Breakfast was barely over the next morning when Jim Weatherby
appeared at the kitchen door carrying a package of horseshoe
nails and a small hammer.

"I thought perhaps Christopher might want to use the mare early,"
he explained to Cynthia, who was clearing off the table. There
was a pleasant precision in his speech, acquired with much
industry at the little country school, and Cynthia, despite her
rigid disfavour, could not but notice that when he glanced round
the room in search of Lila he displayed the advantage of an
aristocratic profile. Until to-day she could not remember that
she had ever seen him directly, as it were; she had looked around
him and beyond him, much as she might have obliterated from her
vision a familiar shrub that chanced to intrude itself into her
point of view.

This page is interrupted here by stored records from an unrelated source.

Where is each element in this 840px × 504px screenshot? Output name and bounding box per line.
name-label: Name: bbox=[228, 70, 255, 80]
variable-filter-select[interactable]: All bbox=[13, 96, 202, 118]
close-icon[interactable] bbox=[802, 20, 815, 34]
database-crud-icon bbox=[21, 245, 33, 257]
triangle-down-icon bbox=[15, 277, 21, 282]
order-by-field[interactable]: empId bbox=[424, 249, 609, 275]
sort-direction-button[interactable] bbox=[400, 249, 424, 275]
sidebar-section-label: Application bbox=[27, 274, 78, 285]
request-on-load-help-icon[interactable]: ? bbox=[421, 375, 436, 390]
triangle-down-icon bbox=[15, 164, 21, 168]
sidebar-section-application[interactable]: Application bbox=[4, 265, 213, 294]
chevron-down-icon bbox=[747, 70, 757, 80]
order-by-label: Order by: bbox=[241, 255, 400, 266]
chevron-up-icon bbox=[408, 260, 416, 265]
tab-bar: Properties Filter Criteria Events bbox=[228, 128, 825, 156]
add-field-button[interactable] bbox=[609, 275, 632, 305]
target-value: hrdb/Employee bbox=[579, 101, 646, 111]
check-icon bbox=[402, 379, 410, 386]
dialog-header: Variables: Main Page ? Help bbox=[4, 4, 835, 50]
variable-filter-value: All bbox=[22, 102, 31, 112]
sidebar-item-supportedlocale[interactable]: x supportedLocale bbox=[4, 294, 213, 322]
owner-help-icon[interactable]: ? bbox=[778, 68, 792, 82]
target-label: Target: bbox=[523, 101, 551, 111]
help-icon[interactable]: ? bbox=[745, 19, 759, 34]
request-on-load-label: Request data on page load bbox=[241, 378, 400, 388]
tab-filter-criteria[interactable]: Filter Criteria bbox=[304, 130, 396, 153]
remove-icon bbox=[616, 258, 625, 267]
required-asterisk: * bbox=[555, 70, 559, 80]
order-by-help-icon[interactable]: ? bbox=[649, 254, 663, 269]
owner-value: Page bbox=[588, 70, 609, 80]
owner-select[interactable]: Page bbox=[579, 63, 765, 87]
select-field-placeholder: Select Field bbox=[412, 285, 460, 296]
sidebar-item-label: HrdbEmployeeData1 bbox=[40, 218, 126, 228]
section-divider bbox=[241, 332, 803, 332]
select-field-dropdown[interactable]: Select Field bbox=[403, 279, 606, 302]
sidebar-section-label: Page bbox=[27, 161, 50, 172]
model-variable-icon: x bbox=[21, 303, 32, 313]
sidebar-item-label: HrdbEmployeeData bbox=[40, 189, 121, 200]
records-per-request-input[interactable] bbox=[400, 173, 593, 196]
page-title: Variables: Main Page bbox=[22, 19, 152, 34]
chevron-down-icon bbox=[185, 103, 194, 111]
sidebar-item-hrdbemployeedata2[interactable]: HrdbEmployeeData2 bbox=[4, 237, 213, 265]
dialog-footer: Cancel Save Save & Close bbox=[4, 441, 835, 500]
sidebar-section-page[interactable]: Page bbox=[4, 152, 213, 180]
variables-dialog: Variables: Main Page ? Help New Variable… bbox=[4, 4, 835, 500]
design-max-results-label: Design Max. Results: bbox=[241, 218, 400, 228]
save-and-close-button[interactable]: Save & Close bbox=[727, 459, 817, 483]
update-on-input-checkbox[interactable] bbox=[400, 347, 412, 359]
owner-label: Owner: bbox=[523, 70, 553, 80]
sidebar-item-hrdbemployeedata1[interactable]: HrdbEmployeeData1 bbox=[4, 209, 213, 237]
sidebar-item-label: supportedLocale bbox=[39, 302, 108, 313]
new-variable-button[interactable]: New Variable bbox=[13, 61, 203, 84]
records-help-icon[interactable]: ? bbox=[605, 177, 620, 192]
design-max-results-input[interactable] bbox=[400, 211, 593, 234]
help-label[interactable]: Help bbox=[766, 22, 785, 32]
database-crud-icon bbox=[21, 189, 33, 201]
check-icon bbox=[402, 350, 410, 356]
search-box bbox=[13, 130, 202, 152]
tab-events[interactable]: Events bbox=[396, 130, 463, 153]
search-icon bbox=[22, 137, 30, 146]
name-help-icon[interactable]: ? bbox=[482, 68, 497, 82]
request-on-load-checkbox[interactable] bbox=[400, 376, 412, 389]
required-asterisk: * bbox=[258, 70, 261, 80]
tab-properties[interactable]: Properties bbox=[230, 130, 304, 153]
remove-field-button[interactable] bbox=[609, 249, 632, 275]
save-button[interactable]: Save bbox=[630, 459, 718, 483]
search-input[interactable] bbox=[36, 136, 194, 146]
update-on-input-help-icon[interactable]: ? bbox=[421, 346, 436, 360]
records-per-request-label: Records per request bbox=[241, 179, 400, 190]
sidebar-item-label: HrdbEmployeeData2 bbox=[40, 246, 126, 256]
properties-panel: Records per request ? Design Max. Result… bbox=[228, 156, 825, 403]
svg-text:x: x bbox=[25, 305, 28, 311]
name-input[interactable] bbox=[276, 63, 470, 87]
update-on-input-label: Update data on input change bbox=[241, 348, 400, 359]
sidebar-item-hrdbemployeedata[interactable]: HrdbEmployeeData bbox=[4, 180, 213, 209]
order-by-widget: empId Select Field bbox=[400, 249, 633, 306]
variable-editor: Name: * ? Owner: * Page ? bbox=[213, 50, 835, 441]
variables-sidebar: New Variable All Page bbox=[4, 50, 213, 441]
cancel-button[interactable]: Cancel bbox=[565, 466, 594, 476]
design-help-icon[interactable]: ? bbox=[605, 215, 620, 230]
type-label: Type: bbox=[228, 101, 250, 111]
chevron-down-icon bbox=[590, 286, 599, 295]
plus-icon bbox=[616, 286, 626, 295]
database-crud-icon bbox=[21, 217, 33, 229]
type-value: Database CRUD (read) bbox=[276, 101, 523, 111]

The immediate result of her examination was the
possibility she dimly acknowledged that a man might exist as a
well-favoured individual and yet belong to an unquestionably
lower class of life.

"Well, I'll go out to the stable," added Jim, after a moment in
which he had patiently submitted to her squinting observation.
"Christopher will be somewhere about, I suppose?"

"Oh, I suppose so," replied Cynthia indifferently, emptying the
coffee-grounds into the kitchen sink. The asperity of her tone
was caused by the entrance of Lila, who came in with a basin of
corn-meal dough tucked under her bared arm, which showed as round
and delicate as a child's beneath her loosely rolled-up sleeve.